Hi,
bad checksum may be caused by the virtual network adapter that does not
perform hardware checksum. I had this issue on a kvm test setup.
MTU is to be looked at, as udp does not handle very well packet
fragmentation ( to say the least ). Could you reproduce the same issue
using an openvpn tcp virtual link between your two servers ?
Le 12/02/2015 12:23, Andrey Utkin a écrit :
We experience strange networking issue, not exactly
specific to
kamailio, but still related to it.
Rtpengine's "ng" interface uses UDP. Protocol messages contains SDP,
and for encrypted video call those messages exceed 1500 bytes.
Everything works fine within localhost, but when rtpengine and
Kamailio are on different hosts, and when hosts are Amazon-hosted, we
have trouble.
This is experienced with l3.large, t2.micro with Ubuntu 14. I believe
we don't have any special settings over system defaults.
We send a large datagram from remote host, e.g. with such trivial app in python:
import socket
UDP_IP = "123.123.123.123" # remote host IP
UDP_PORT = 33333
MESSAGE = """
.....0010......0020......0030......0040......0050......0060......0070......0080......0090......0100
.....0110......0120......0130......0140......0150......0160......0170......0180......0190......0200
.....0210......0220......0230......0240......0250......0260......0270......0280......0290......0300
.....0310......0320......0330......0340......0350......0360......0370......0380......0390......0400
.....0410......0420......0430......0440......0450......0460......0470......0480......0490......0500
.....0510......0520......0530......0540......0550......0560......0570......0580......0590......0600
.....0610......0620......0630......0640......0650......0660......0670......0680......0690......0700
.....0710......0720......0730......0740......0750......0760......0770......0780......0790......0800
.....0810......0820......0830......0840......0850......0860......0870......0880......0890......0900
.....0910......0920......0930......0940......0950......0960......0970......0980......0990......1000
.....1010......1020......1030......1040......1050......1060......1070......1080......1090......1100
.....1110......1120......1130......1140......1150......1160......1170......1180......1190......1200
.....1210......1220......1230......1240......1250......1260......1270......1280......1290......1300
.....1310......1320......1330......1340......1350......1360......1370......1380......1390......1400
.....1410......1420......1430......1440......1450......1460......1470......1480......1490......1500
.....1510......1520......1530......1540......1550......1560......1570......1580......1590......1600
.....1610......1620......1630......1640......1650......1660......1670......1680......1690......1700
.....1710......1720......1730......1740......1750......1760......1770......1780......1790......1800
.....1810......1820......1830......1840......1850......1860......1870......1880......1890......1900
.....1910......1920......1930......1940......1950......1960......1970......1980......1990......2000"""

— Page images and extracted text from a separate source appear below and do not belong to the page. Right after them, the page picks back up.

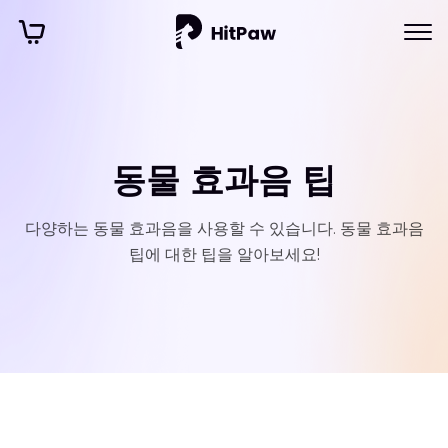
동물 효과음 팁
다양하는 동물 효과음을 사용할 수 있습니다. 동물 효과음
팁에 대한 팁을 알아보세요!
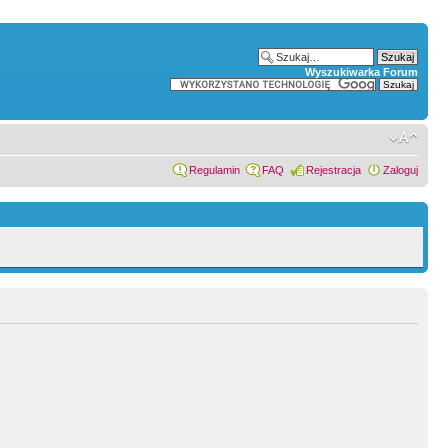
Wyszukiwarka Forum
Regulamin
FAQ
Rejestracja
Zaloguj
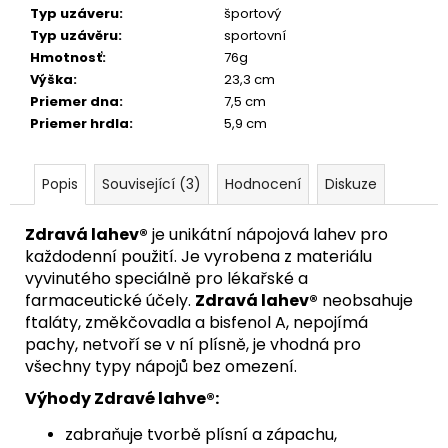
Typ uzáveru
:
športový
Typ uzávěru
:
sportovní
Hmotnosť
:
76g
Výška
:
23,3 cm
Priemer dna
:
7,5 cm
Priemer hrdla
:
5,9 cm
Popis
Související (3)
Hodnocení
Diskuze
Zdravá lahev®
je unikátní nápojová lahev pro
každodenní použití. Je vyrobena z materiálu
vyvinutého speciálně pro lékařské a
farmaceutické účely.
Zdravá lahev®
neobsahuje
ftaláty, změkčovadla a bisfenol A, nepojímá
pachy, netvoří se v ní plísně, je vhodná pro
všechny typy nápojů bez omezení.
Výhody Zdravé lahve®:
zabraňuje tvorbě plísní a zápachu,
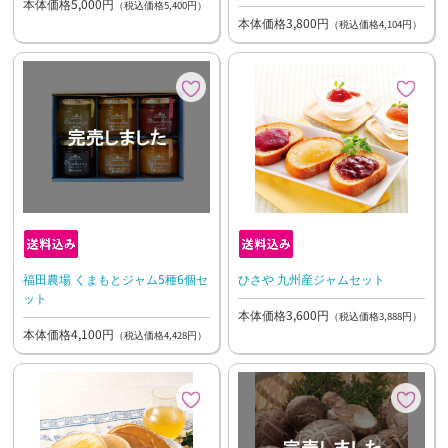
本体価格5,000円
（税込価格5,400円）
本体価格3,800円
（税込価格4,104円）
福田農場 くまもとジャム5種6個セ
ひさや 九州産ジャムセット
ット
本体価格3,600円
（税込価格3,888円）
本体価格4,100円
（税込価格4,428円）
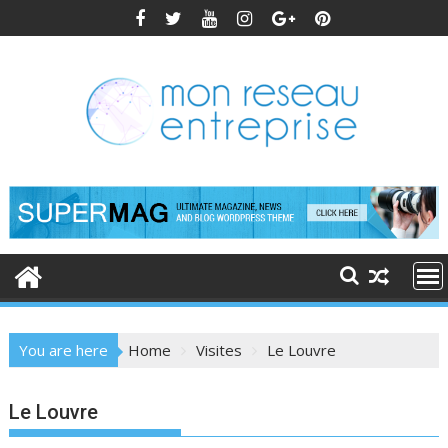
Skip
to
content
You are here
Home
Visites
Le Louvre
Le Louvre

print "UDP target IP:", UDP_IP
print "UDP target port:", UDP_PORT
print "message:", MESSAGE
sock = socket.socket(socket.AF_INET, socket.SOCK_DGRAM)
sock.sendto(MESSAGE, (UDP_IP, UDP_PORT))
Then we listen on that port with such trivial python app:
import socket
UDP_IP = "172.31.4.102" # local ip
UDP_PORT = 33333
sock = socket.socket(socket.AF_INET, socket.SOCK_DGRAM)
sock.bind((UDP_IP, UDP_PORT))
while True:
data, addr = sock.recvfrom(0x10000)
print "received message:", data
Meanwhile, we monitor the traffic with e.g. ngrep:
ngrep -t -e -d any -W byline -O large_udp.pcap port 33333 or
'(ip[6:2]' '&' '0x1fff)' '!=' '0'
(the part after "or" catches segments of segmented packets)
About the host:
# uname -a
Linux hostname 3.16.0-30-generic #40~14.04.1-Ubuntu SMP Thu Jan 15
17:43:14 UTC 2015 x86_64 x86_64 x86_64 GNU/Linux
Also linux-image-3.13.0-36-generic and linux-image-3.13.0-45-generic
behave in same way.
What we see:
- ngrep shows the packets with correct contents. All segments are delivered.
- application doesn't get any data at all
Rarely dmesg shows such messages:
[ 102.161679] UDP: bad checksum. From 123.123.123.124:56439 to
172.31.4.102:33333 ulen 2008
but it is logged really rarely, so this is surely not what happens on
every packet transmission.
This test works fine on e.g. cheapest DigitalOcean VPS.
I am concerned with this issue because rtpengine software has UDP
interface. So on Amazon hosts this interface works only within
localhost, and I cannot distribute software to different nodes.
Any thoughts? What's wrong, how to fix?